Beratungen für Sexarbeiter*innen

Arbeitest du im Sexgewerbe im Kanton Bern? Hast du Fragen?

  • Ruf uns an: 079 511 97 20 oder 031 311 97 20 - Montag bis Freitag 13.30 Uhr bis 16 Uhr
  • Schreib uns ein Mail: info@xeniabern.ch
  • Komm auf der Beratungsstelle in Bern vorbei - Montag bis Freitag 13.30 Uhr bis 16 Uhr oder auf Terminvereinbarung (siehe Karte)


Wir bieten Beratung für Sexarbeiter*innen in allen Lebensbereichen. Wir unterstützen Frauen, Transmenschen und Männer, die im Kanton Bern im Sexgewerbe arbeiten. Die Beratungsstelle bietet Zeit und Ruhe für Fragen und Beratungen im geschützten Raum. Wir beraten auch anonym: Sexarbeiter*innen können sich beraten lassen, ohne ihren (richtigen) Namen anzugeben.


Mögliche Themen in der Beratung sind:

  • Fragen zum Prostitutionsgewerbegesetz im Kanton Bern
  • berufliche und persönliche Probleme
  • Gesundheit und HIV /STI-Prävention
  • Schuldensanierung
  • Steuern
  • juristische Fragen
  • Berufswechsel und Einstiegsberatung
  • Arbeit und Weiterbildung


Auf Wunsch unterstützen wir Sexarbeiter*innen bei Kontakten zu den Behörden.
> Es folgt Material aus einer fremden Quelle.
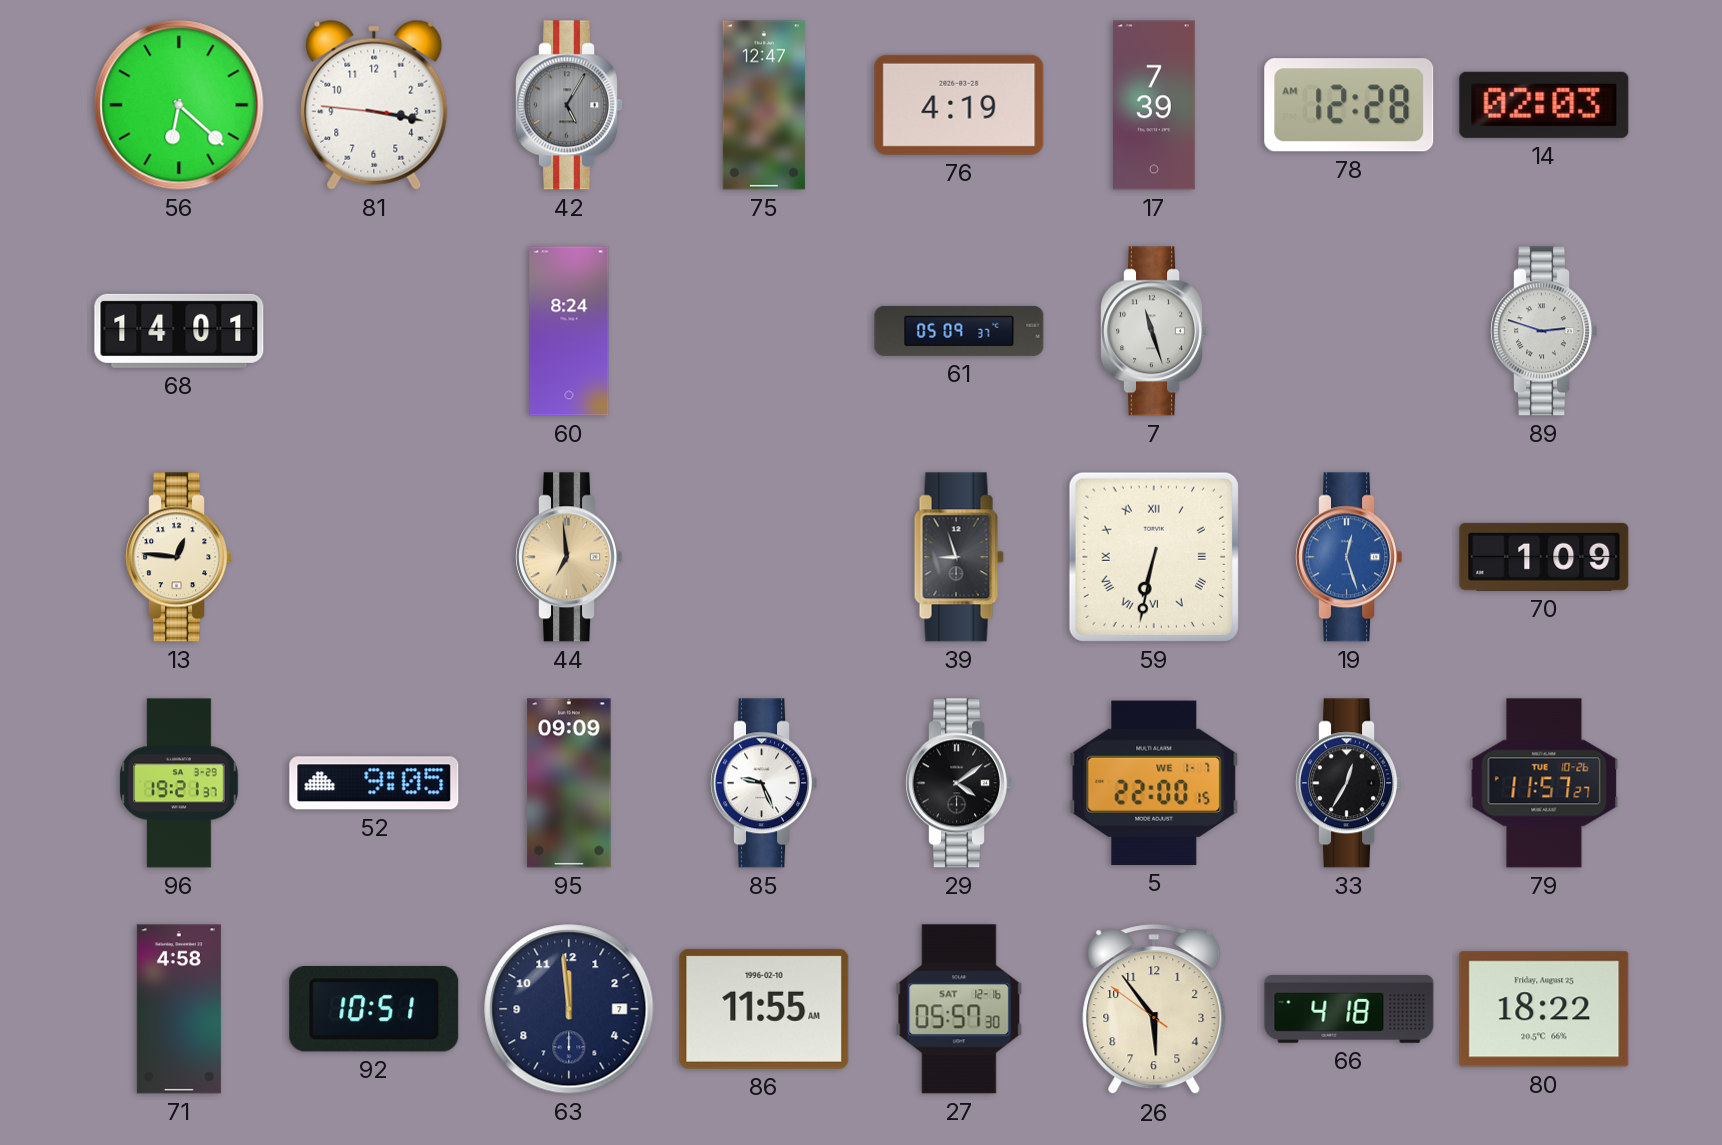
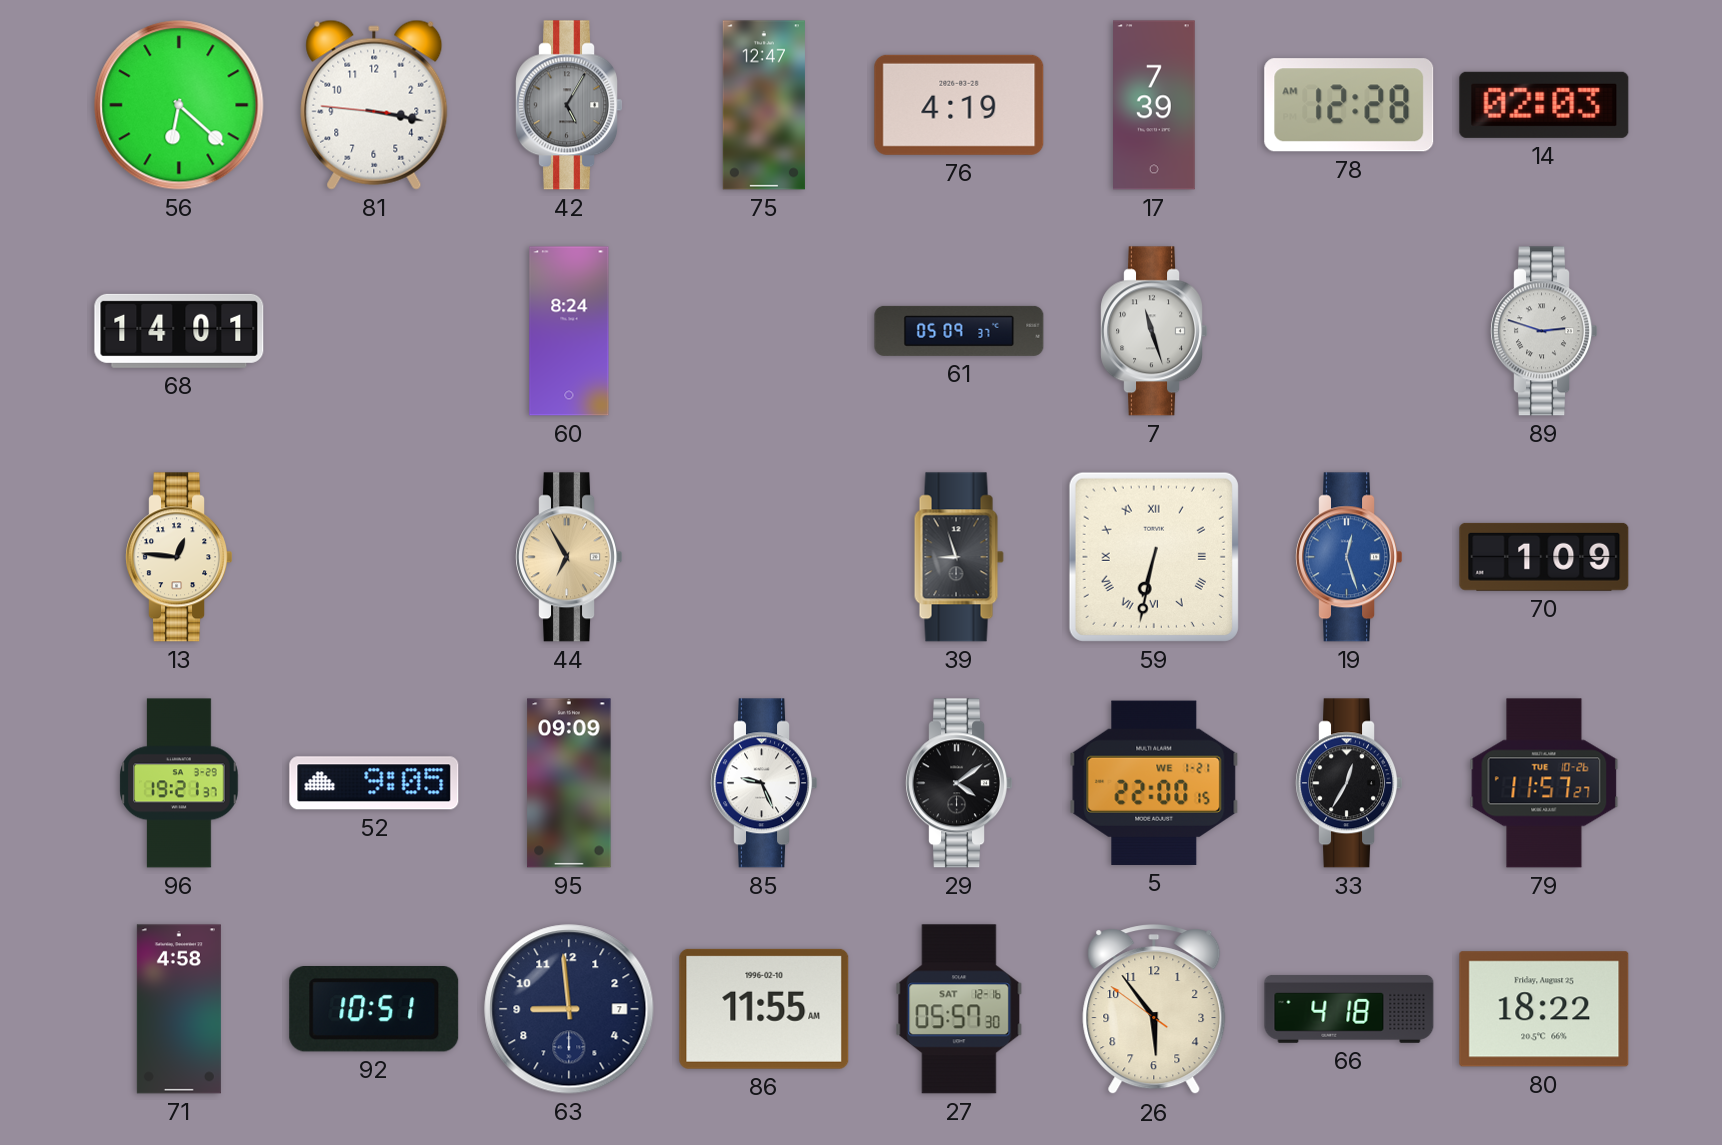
44: 6:59 -> 6:55
5 date: WE 1-7 -> WE 1-21
63: 11:59 -> 8:59
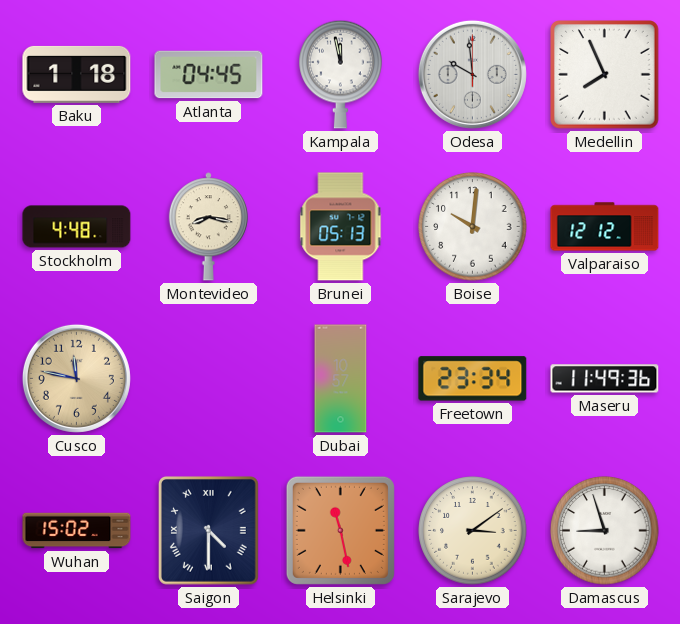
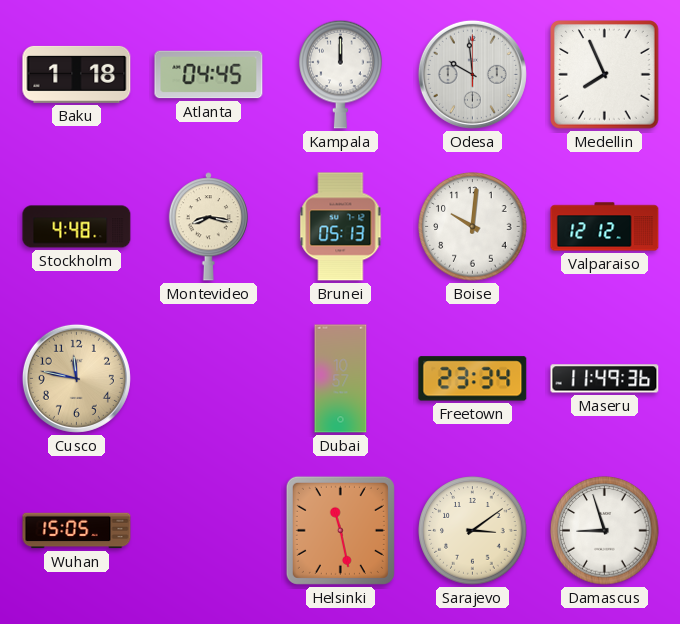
Kampala: 11:58 -> 12:00
Wuhan: 15:02 -> 15:05
Saigon: 4:30 -> none
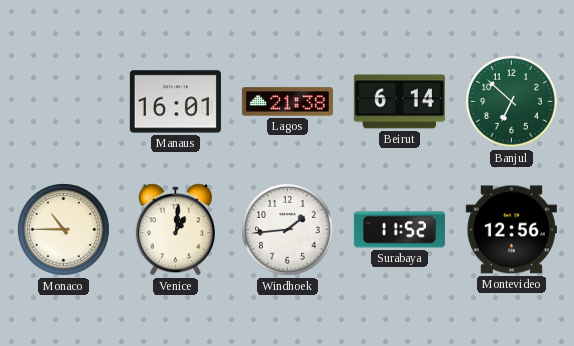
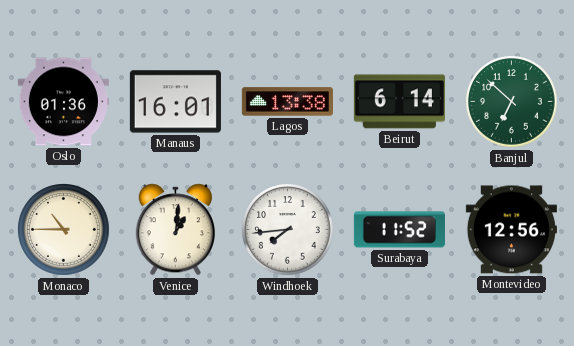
Oslo: none -> 01:36
Lagos: 21:38 -> 13:38
Windhoek: 1:44 -> 7:44
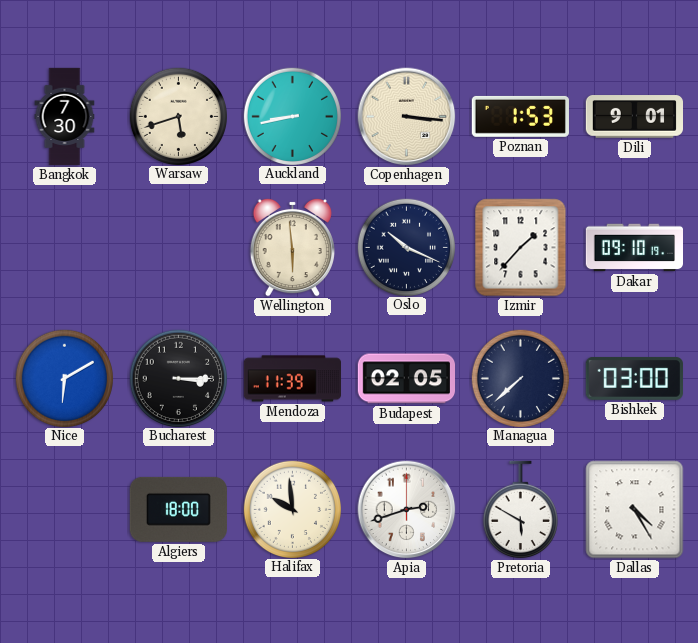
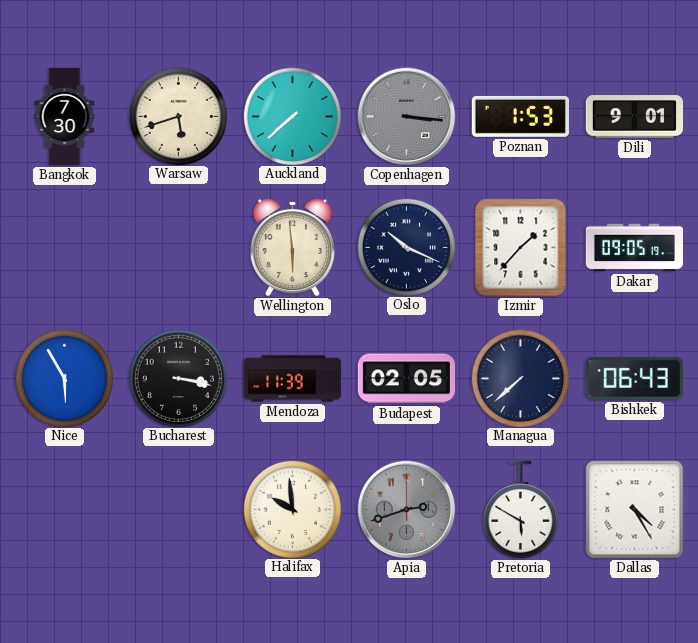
Auckland: 8:43 -> 7:38
Copenhagen dial: cream -> grey
Dakar: 09:10 -> 09:05
Nice: 6:10 -> 5:55
Bucharest: 3:15 -> 3:17
Bishkek: 03:00 -> 06:43
Algiers: 18:00 -> none
Apia dial: white -> grey
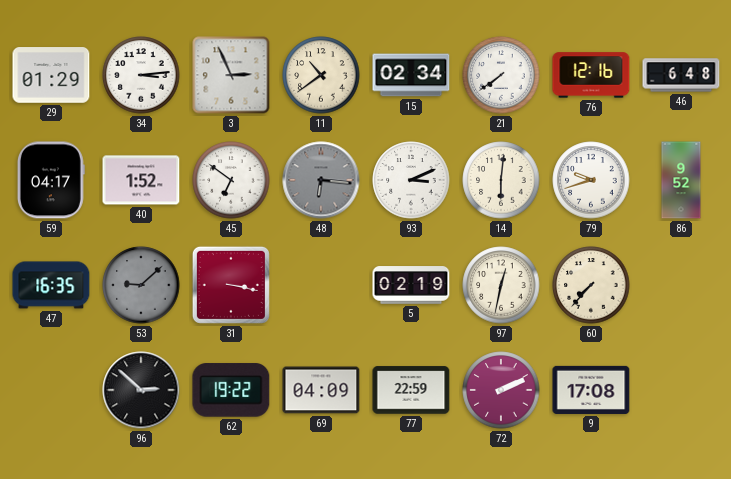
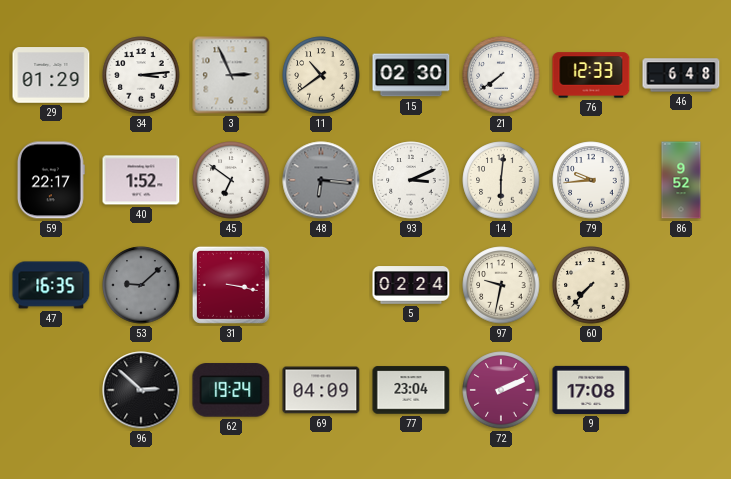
15: 02:34 -> 02:30
76: 12:16 -> 12:33
59: 04:17 -> 22:17
79: 9:42 -> 9:44
5: 02:19 -> 02:24
97: 12:32 -> 9:32
62: 19:22 -> 19:24
77: 22:59 -> 23:04
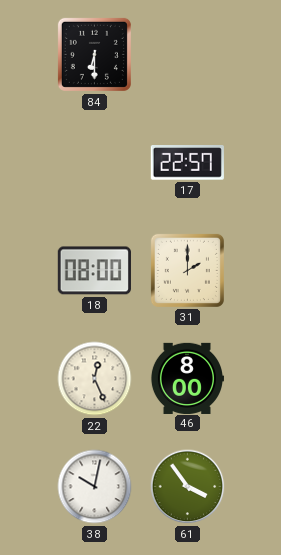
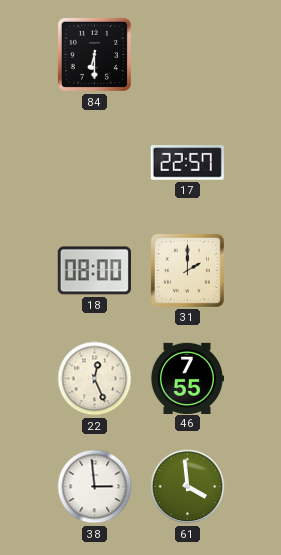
46: 8:00 -> 7:55
38: 10:02 -> 2:59
61: 3:54 -> 3:59
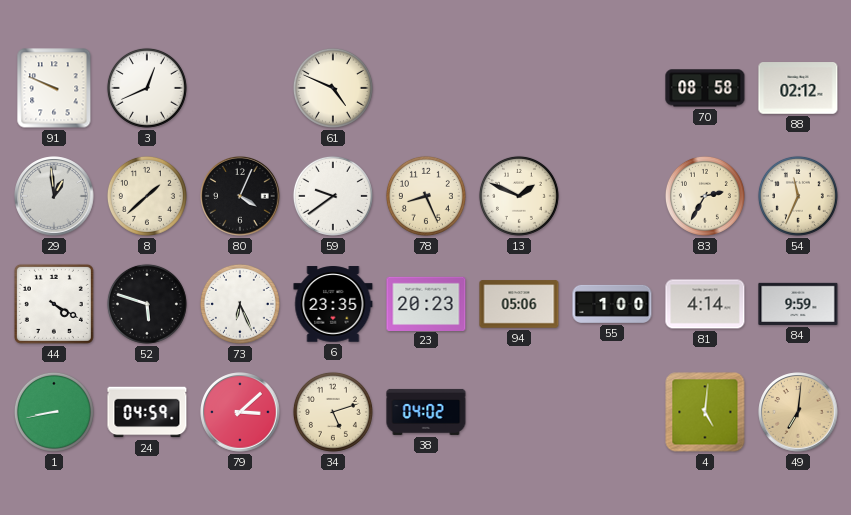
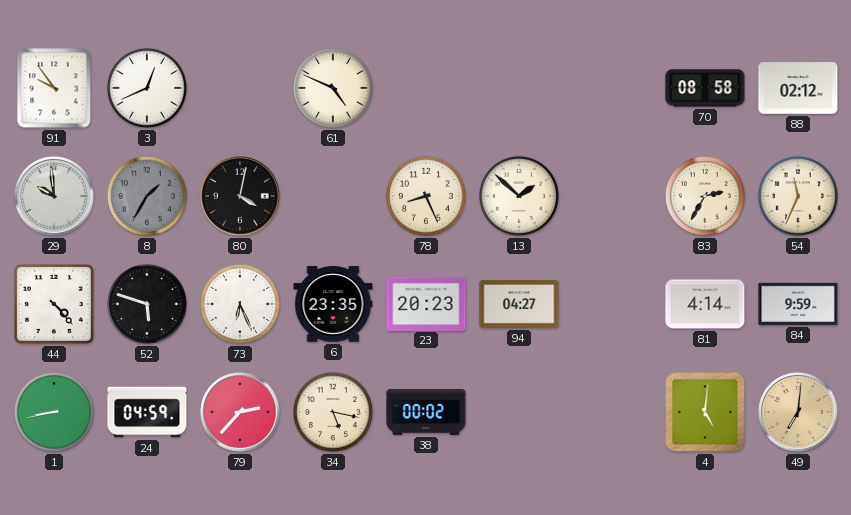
91: 9:49 -> 9:54
29: 12:59 -> 9:59
8: 1:38 -> 1:35
8 dial: cream -> grey
80: 4:04 -> 4:02
59: 9:39 -> none
13: 1:49 -> 1:52
44: 4:20 -> 4:23
94: 05:06 -> 04:27
55: 1:00 -> none
79: 3:08 -> 2:37
34: 5:12 -> 5:17
38: 04:02 -> 00:02
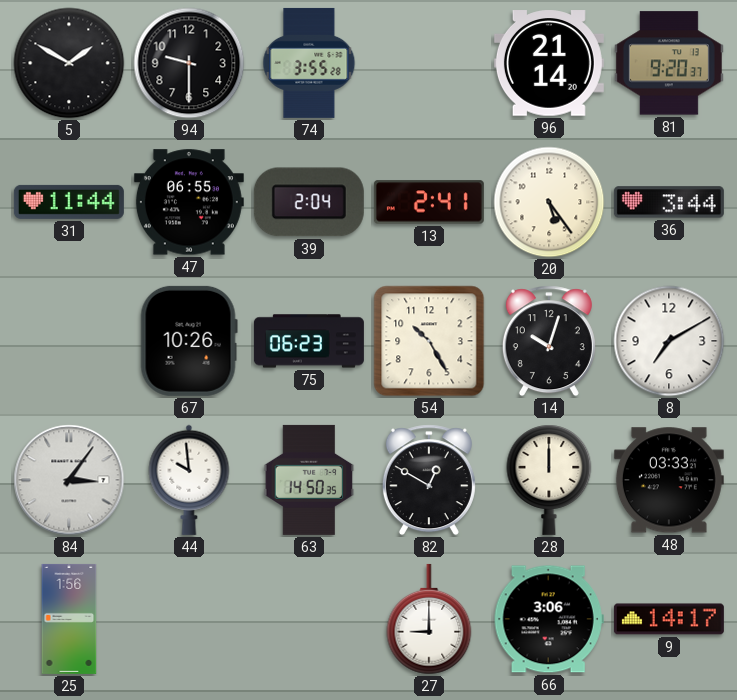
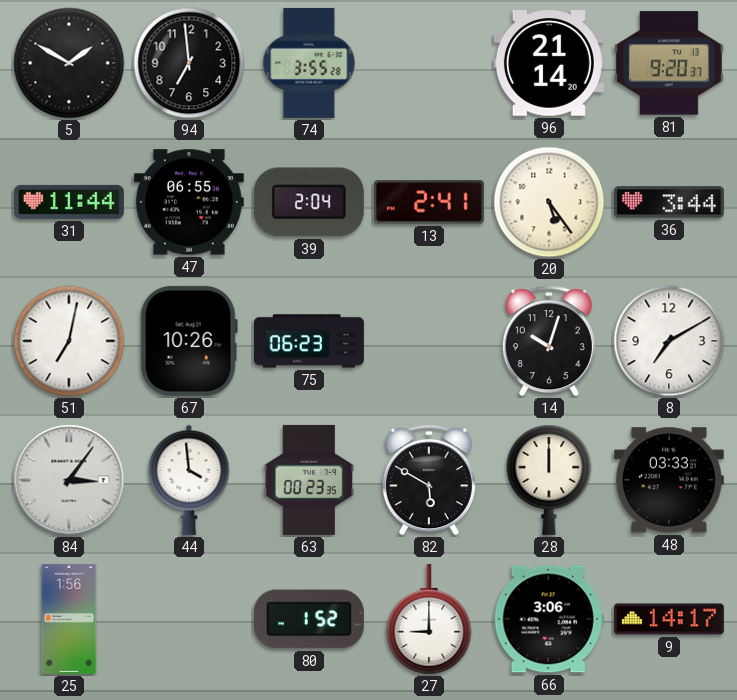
94: 9:30 -> 6:59
51: none -> 7:02
54: 10:25 -> none
44: 9:59 -> 3:59
63: 14:50 -> 00:23
82: 12:50 -> 5:50
80: none -> 1:52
Zudem macht das Beratungsteam regelmässig aufsuchende Arbeit. Wir kontaktieren die Sexarbeiter*innen an ihrem Arbeitsplatz, beraten vor Ort, erteilen Auskünfte, schaffen eine Vertrauensbasis mit dem Ziel, die Sexarbeiter*innen zu ermutigen, sich bei zusätzlichen Fragen und für weiterführende Beratungen an die Beratungsstelle zu wenden. Alle Mitarbeiterinnen unterstehen der Schweigepflicht, wir geben keine Informationen weiter, ohne Einverständnis der Klient*innen.


In der Schweiz ist Sexarbeit eine legale Tätigkeit. Im Kanton Bern sind die Rahmenbedingungen im Prostitutionsgewerbegesetz und der Prostitutionsgewerbeverordnung festgelegt. Zusätzlich sind ausländerrechtliche Bestimmungen und die Zonenvorschriften der jeweiligen Gemeinden zu berücksichtigen.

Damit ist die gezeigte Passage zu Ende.